Description jw.hendy 2016-08-21 21:10:33 UTC
Created attachment 229601 [details]
side by side dmesg comparision where biggest early discrepancies occur

Arch Linux recently rolled out 4.7.0, and I noticed my boot time increase dramatically. The lag/pause occurs just after selecting the desired kernel from my syslinux menu, and before it changes the modeline resolution and prompts for my cryptsetup root password.

I installed the linux-lts package for Arch (4.4.16) and compared the dmesg outputs, though the speed change was noticed from the last version of 4.6. It was more convenient to try 4.4 since there's a package for it (just want to rule out that it existed in 4.6). I've attached a file showing the three major discrepancies I see.
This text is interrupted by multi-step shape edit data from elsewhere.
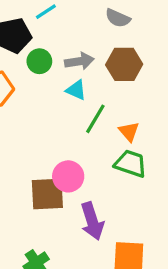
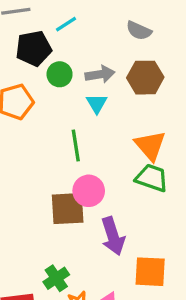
cyan triangle: (76, 90) -> (97, 103), turned 35
green line: (95, 119) -> (76, 146), moved, turned -40
orange triangle: (129, 132) -> (150, 146), size x1.5

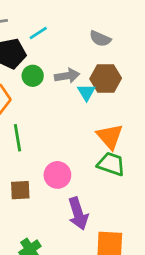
cyan triangle: (97, 103) -> (86, 92), moved
green line: (76, 146) -> (18, 138), moved
brown square: (68, 209) -> (20, 190), moved, size x0.7

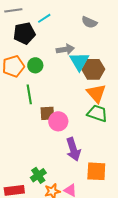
green circle: (33, 76) -> (35, 65), moved
brown hexagon: (106, 79) -> (93, 69), moved
cyan triangle: (86, 92) -> (79, 61), size x1.5
brown square: (20, 190) -> (47, 113), moved

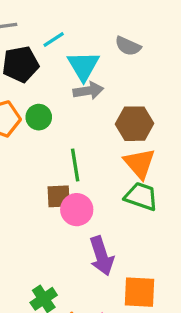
cyan triangle: (79, 61) -> (83, 66), moved
green line: (29, 94) -> (75, 165), moved

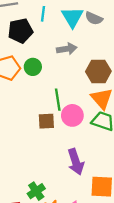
cyan line: (54, 39) -> (43, 14), turned -49
cyan triangle: (83, 66) -> (72, 17), moved
pink circle: (77, 210) -> (72, 115), moved

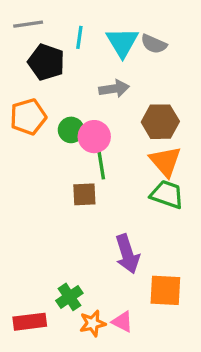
black pentagon: (20, 31) -> (46, 62), turned 30
green circle: (33, 67) -> (71, 130), moved
pink circle: (72, 115) -> (94, 137), moved

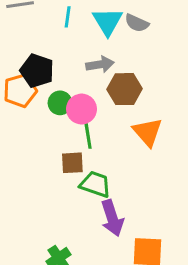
black pentagon: (46, 62) -> (37, 71), moved
brown hexagon: (160, 122) -> (124, 89), moved
green trapezoid: (167, 194) -> (95, 184), moved

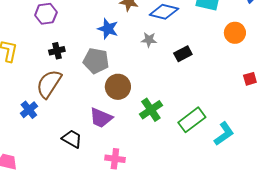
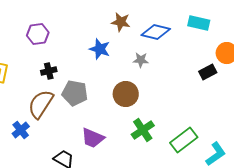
black rectangle: (183, 54) -> (208, 72), moved
gray pentagon: (96, 61) -> (75, 93), moved
brown circle: (118, 87) -> (126, 94), moved

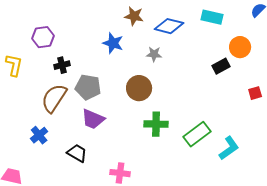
purple hexagon: (38, 34) -> (43, 37), moved
blue cross: (21, 130) -> (39, 135), moved
green cross: (143, 130) -> (156, 124), turned 35
purple trapezoid: (93, 138) -> (93, 119), moved

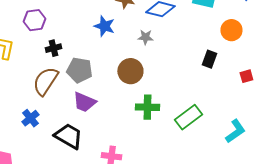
black rectangle: (221, 66) -> (209, 59), moved, turned -42
cyan L-shape: (229, 148) -> (235, 131), moved
black trapezoid: (77, 153) -> (68, 136), size x1.4

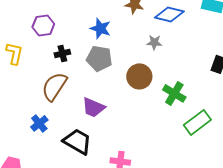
blue star: (104, 26) -> (100, 28), moved
gray pentagon: (79, 70) -> (99, 58), moved
green cross: (147, 107) -> (174, 93), moved, turned 30

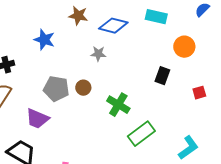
gray pentagon: (99, 58) -> (56, 89), moved
brown circle: (139, 76) -> (83, 88), size x0.6

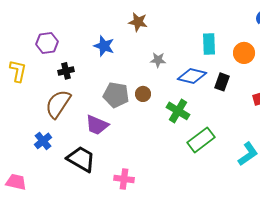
cyan rectangle: (156, 17) -> (209, 44), moved, turned 75
blue diamond: (113, 26) -> (192, 76), moved

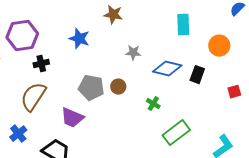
purple hexagon: (47, 43) -> (22, 36), size x1.4
cyan rectangle: (209, 44) -> (183, 25), moved
green cross: (178, 111) -> (153, 104), size x0.6

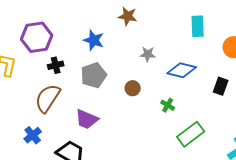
black rectangle: (197, 75) -> (221, 86), moved
gray pentagon: (91, 88) -> (94, 75), moved, turned -30

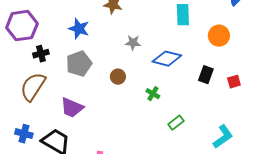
green rectangle: (191, 134) -> (176, 123), size x0.6
blue cross: (33, 135) -> (24, 134), moved, turned -36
Here's some quick comparisons for reference:

### kernel 4.4.16
$ systemd-analyze
Startup finished in 4.683s (kernel) + 7.625s (initrd) + 1.084s (userspace) = 13.393s

### kernel 4.7.0
$ systemd-analyze
Startup finished in 10.746s (kernel) + 10.518s (initrd) + 4.060s (userspace) = 25.325s


Biggest differences happen during these chunks of the boot process, both involving ACPI : EC. The first accounts for a ~1sec difference:

### kernel 4.4.16
[    0.279066] ACPI : EC: EC started
[    4.418531] ACPI: Interpreter enabled

### kernel 4.7.0
[    0.279066] ACPI : EC: EC started
[    4.418531] ACPI: Interpreter enabled

The second is a stop/start of EC which adds another 6sec to 4.7.0:

### kernel 4.4.16
[    4.528033] ACPI: Enabled 7 GPEs in block 00 to 3F         
[    4.528068] ACPI : EC: GPE = 0x16, I/O: command/status = 0 
[    4.528134] vgaarb: setting as boot device: PCI:0000:00:02

### kernel 4.7.0
[    5.711566] ACPI: Enabled 7 GPEs in block 00 to 3F        
[    5.711639] ACPI : EC: EC stopped                         
[    5.711667] ACPI : EC: GPE = 0x16, I/O: command/status = 0
[    5.711668] ACPI : EC: EC started                         
[   10.526295] vgaarb: setting as boot device: PCI:0000:00:02

I have a post on the Arch Linux forums about this as well (in case others comment there):
- https://bbs.archlinux.org/viewtopic.php?id=216096

I also found another user on Reddit reporting what appears to be similar:
- https://www.reddit.com/r/linuxquestions/comments/4yok1c/slow_kernel_boot_acpi_ec/

The laptop is an HP Zbook 15 running x86_64. I *believe* this is related to ACPI as that's where the first 1sec jump occurs, and the later big 6sec leap surrounds ACPI lines as well. That said, the first line *after* the time jump relates to vgaarb, so if you think the bug is really about that, please let me know and I can re-submit elsewhere.
Comment 1 Zhang Rui 2016-08-29 04:02:10 UTC
can you attach the kernel config files for the two kernels?
Comment 2 jw.hendy 2016-08-29 16:11:35 UTC
Created attachment 231181 [details]
arch linux-lts default kernel config (4.4.19)
Comment 3 jw.hendy 2016-08-29 16:13:21 UTC
Created attachment 231191 [details]
arch standard kernel default config (currently 4.7.2)
Comment 4 jw.hendy 2016-08-29 16:15:07 UTC
@Zhang Rui: Done. The kernel has updated to 4.7.2 (from 4.7.0) since I first experienced these issues, but the boot lag remains. If you'd like me to dig up the config for 4.7.0 I can do that; this was just easier.
Comment 5 jw.hendy 2016-08-29 16:30:28 UTC
Created attachment 231201 [details]
full dmesg from initial boot 4.4.16
Comment 6 jw.hendy 2016-08-29 16:30:49 UTC
Created attachment 231211 [details]
full dmesg from initial boot 4.7.0
Comment 7 Lv Zheng 2016-09-01 09:23:07 UTC
Need the comparable dmesgs with acpi.trace_state=enable boot parameter specified.

Thanks
Comment 8 jw.hendy 2016-09-01 17:37:35 UTC
Will add later today. Thanks for the advice.
Comment 9 jw.hendy 2016-09-01 22:58:08 UTC
Created attachment 231721 [details]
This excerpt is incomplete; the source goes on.